New Sherwood

National firearms panic?

The Yeoman Farmer reports some alarming news from his local firearms dealer. Apparently the election of Barack Obama has sparked what looks like a national firearms panic. Today’s Orland Press-Register runs a similar story.

The pistol pictured above is a Ruger GP100 .357 magnum, which I recently purchased on the advice of a good and knowledgeable friend. This revolver gets excellent reviews everywhere. Unfortunately, much as I believe in shopping locally, I was unable to make the purchase from our dealer here in Orland. They were not only out of stock, but so were their suppliers – the gun was backordered without an estimated lead time. I made the purchase in Butte County and probably paid too much money. Given the volatile political and economic situation today, I didn’t want to wait for prices to come down.

The GP100 is manufactured with barrels of various lengths. I ended up with the shortest – 3 inches – for marginally better concealability. Concealed carry permits are issued by the county sheriff. They’re easy to get in some counties, almost impossible to get in others. We’ve had a few incidents in Glenn County lately that are definitely cause for concern.

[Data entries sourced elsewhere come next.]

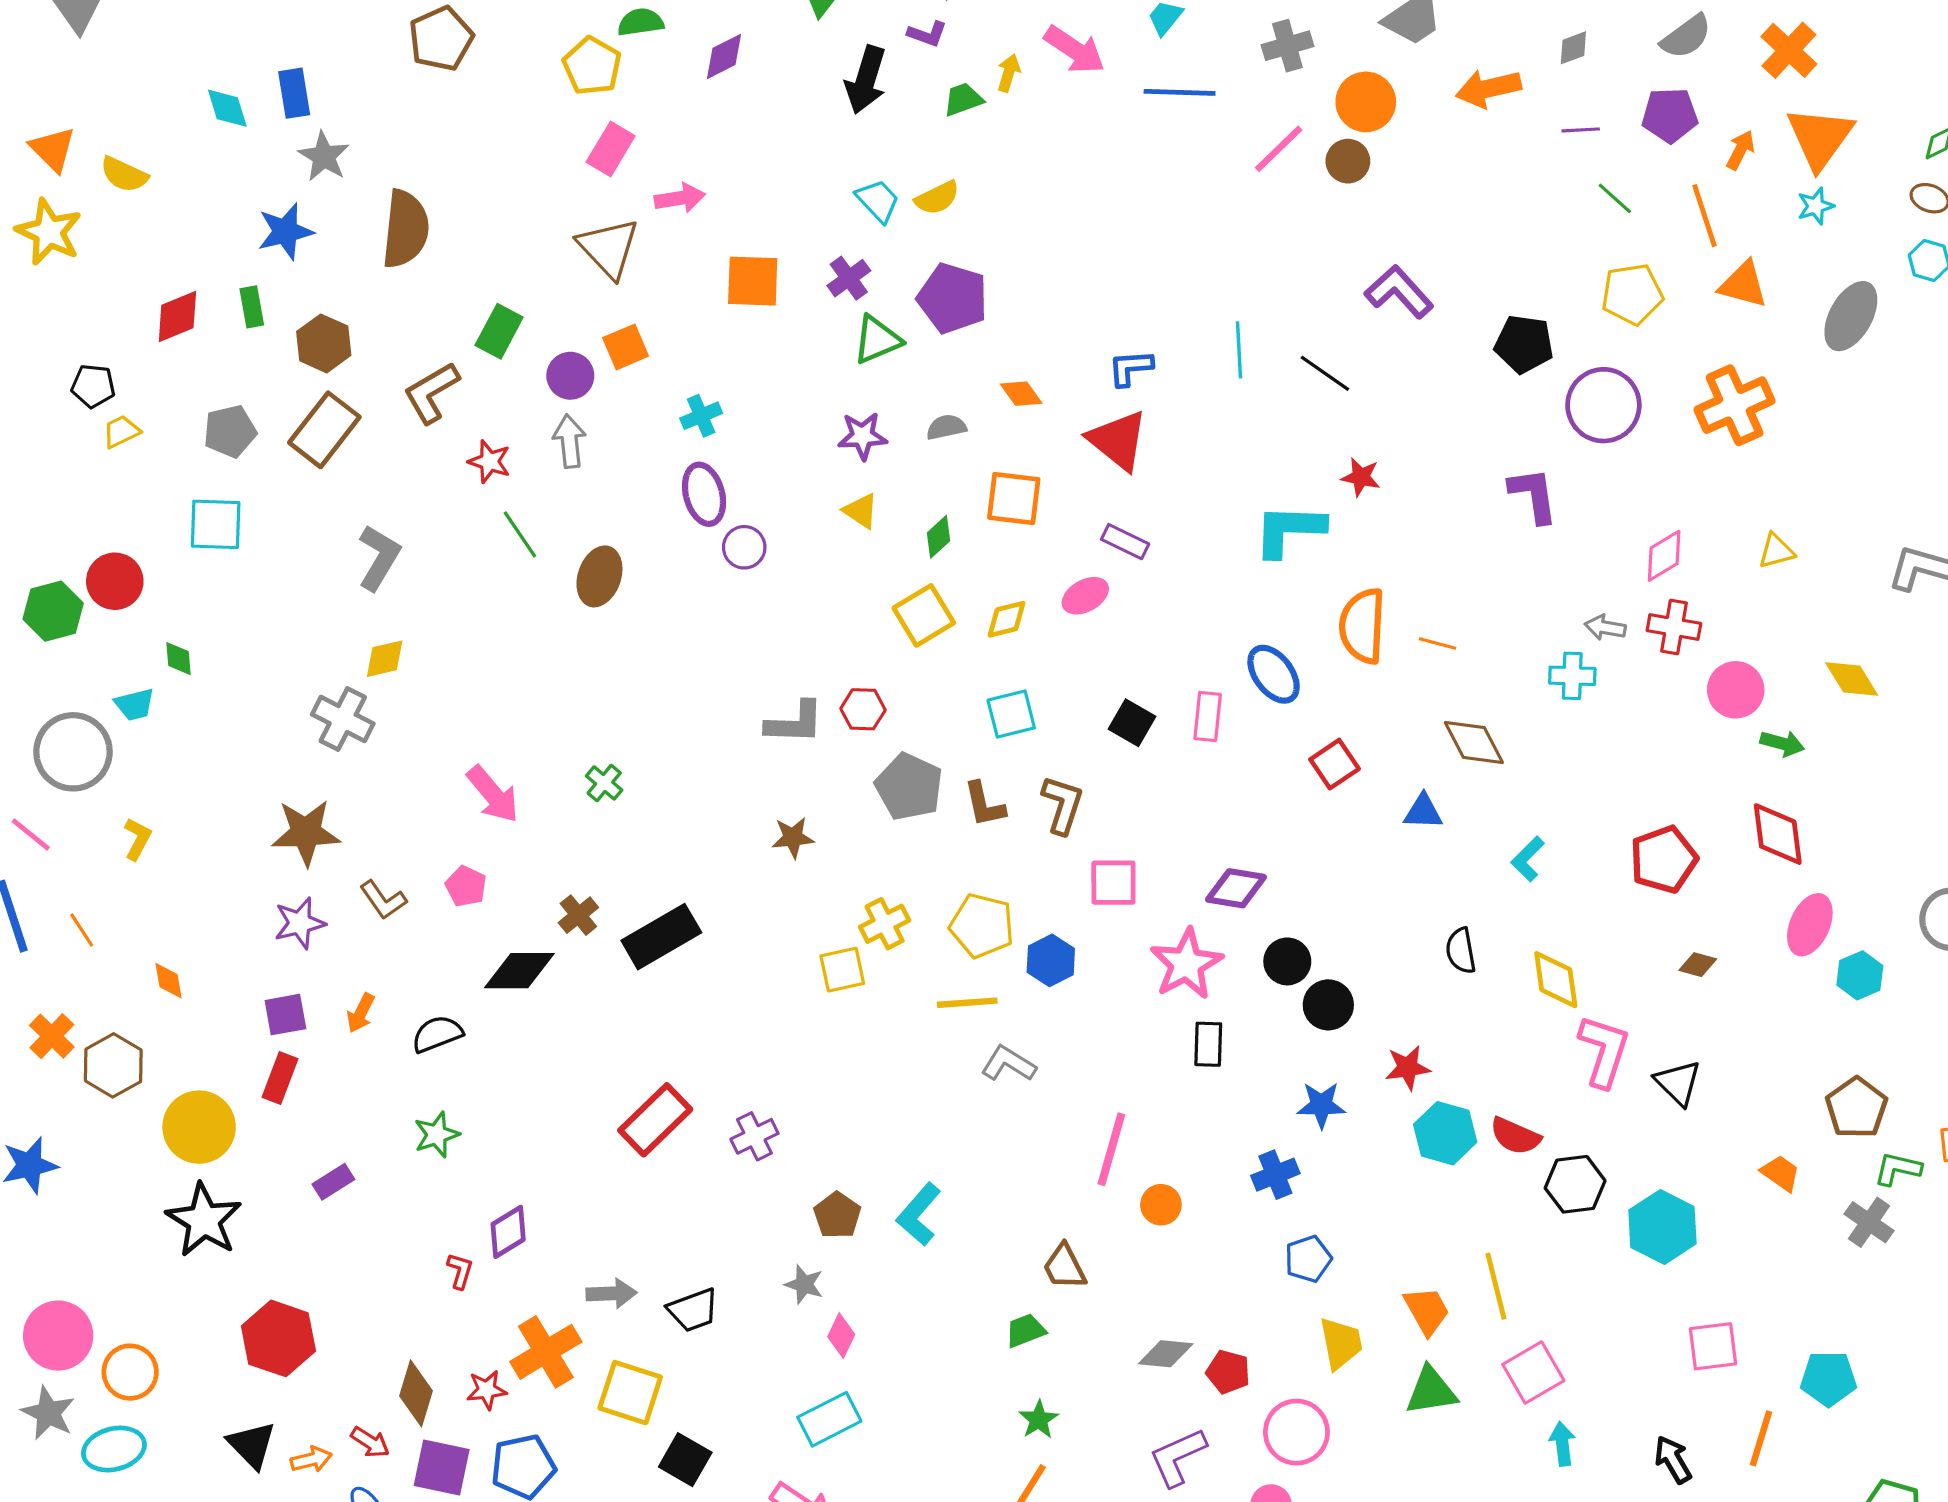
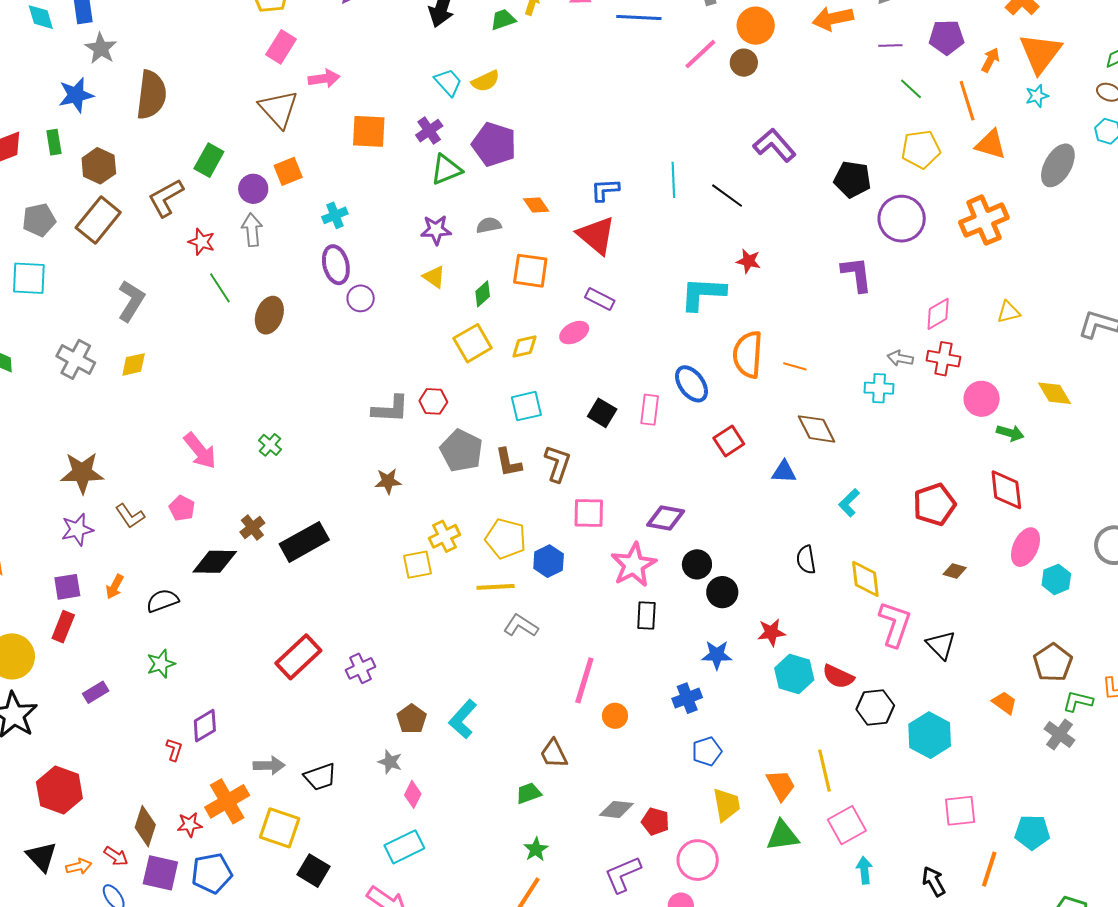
gray cross: (343, 719) -> (76, 359), moved

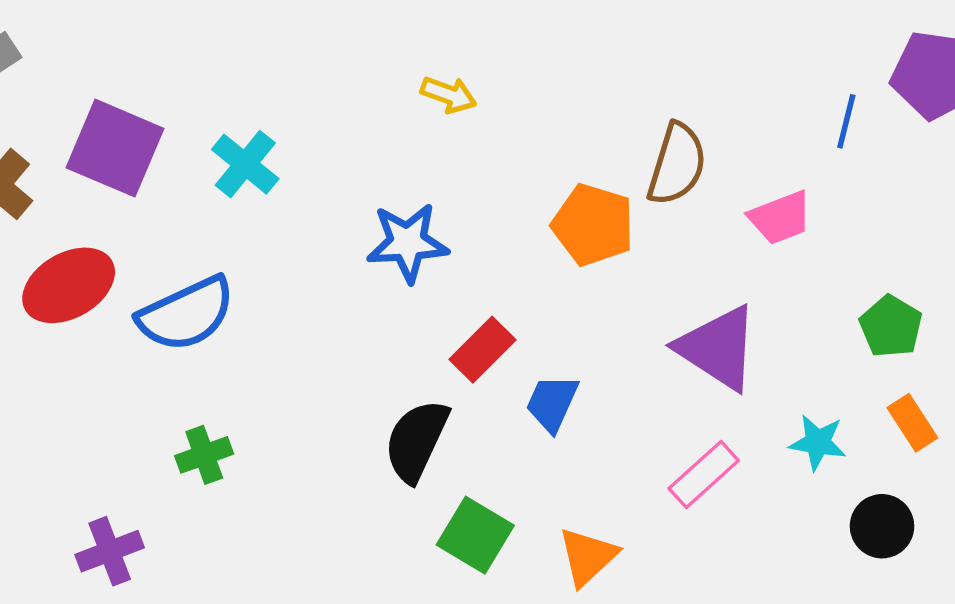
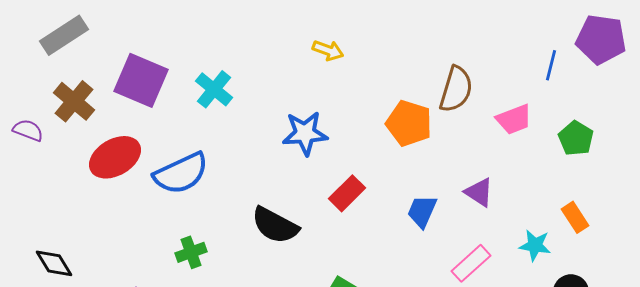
green pentagon: (891, 326) -> (576, 138), moved
purple triangle: (718, 348) -> (479, 192), size x0.6
blue trapezoid: (552, 403) -> (422, 211), moved
orange rectangle: (912, 423) -> (575, 217), moved
black semicircle: (416, 441) -> (275, 225), moved, turned -87

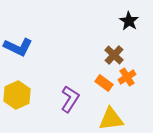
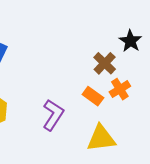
black star: (129, 21) -> (130, 41), moved

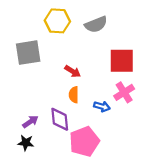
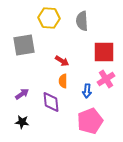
gray semicircle: (96, 24) -> (82, 21), turned 108
blue arrow: (102, 106) -> (87, 91), turned 80
purple arrow: (30, 122) -> (22, 94), moved
pink pentagon: (84, 142) -> (90, 121), moved

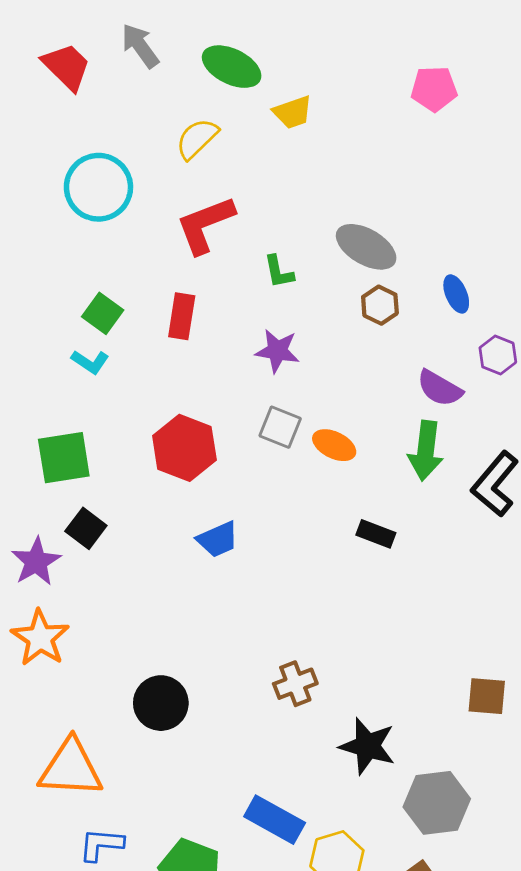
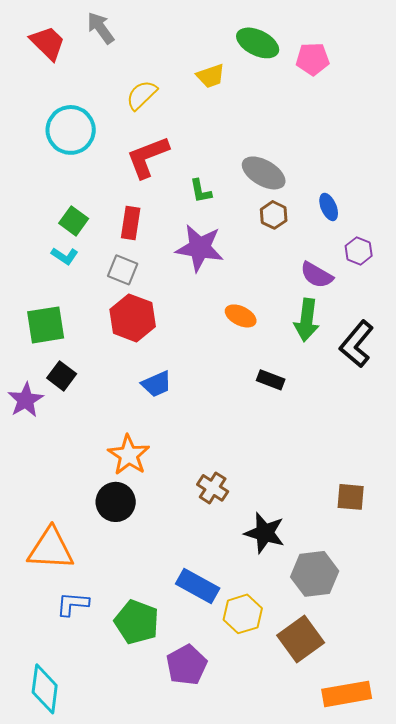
green ellipse: (232, 67) -> (258, 43), moved
purple star: (277, 351) -> (200, 248), size x1.5
gray square: (280, 427) -> (123, 270), moved
orange star: (40, 638) -> (129, 455), moved
brown cross: (295, 684) -> (213, 488), turned -36

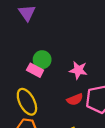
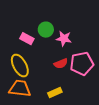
green circle: (42, 60) -> (46, 30), moved

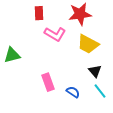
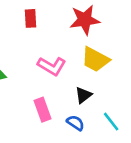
pink L-shape: (55, 34) -> (52, 66), moved
black triangle: (95, 71) -> (83, 95), moved, turned 32

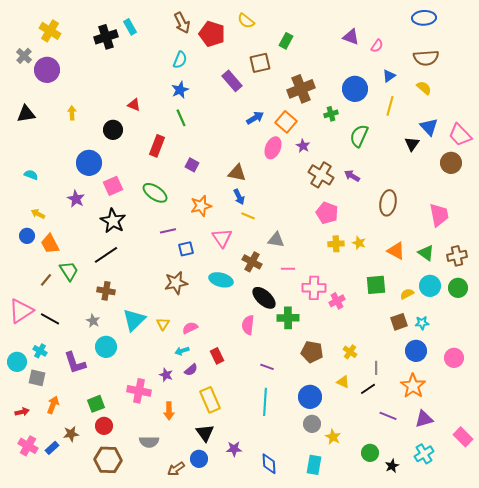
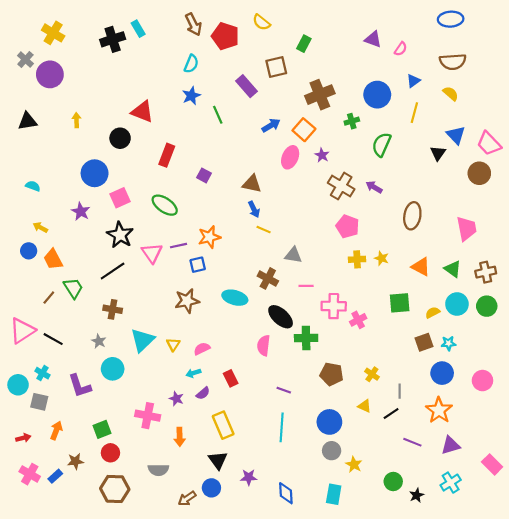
red triangle: (134, 105) -> (142, 112), size x1.6
green line: (181, 118) -> (218, 115), moved
orange star: (201, 206) -> (209, 237), moved
pink triangle: (222, 238) -> (152, 253), moved

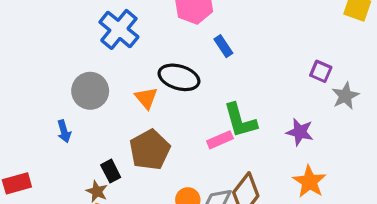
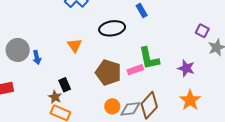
black ellipse: (179, 77) -> (112, 28), turned -30
gray circle: (90, 91) -> (18, 50), moved
orange triangle: (146, 98) -> (75, 45), moved
brown pentagon: (150, 150) -> (108, 72), moved, turned -30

I’ve never been into firearms, so this is new territory for me. I’ve played around with our 20 gauge shotgun, shooting clay pigeons and water bottles, but that’s about it. The world of firearms is a subculture of its own, requiring not only technical skill and knowledge but a mastery of laws and regulations – especially in California. This is one hobby that could run away with your free time if you aren’t careful.

I am told that a rural homestead should have at least three firearms: a 12 or 20 gauge shotgun, a .22 caliber rifle, and an effective handgun for “social purposes”. I don’t have the rifle yet, but it should be useful for slaughtering and euthanizing farm animals, among other things. I’m leaning toward the Ruger 10/22 but am still open to suggestions.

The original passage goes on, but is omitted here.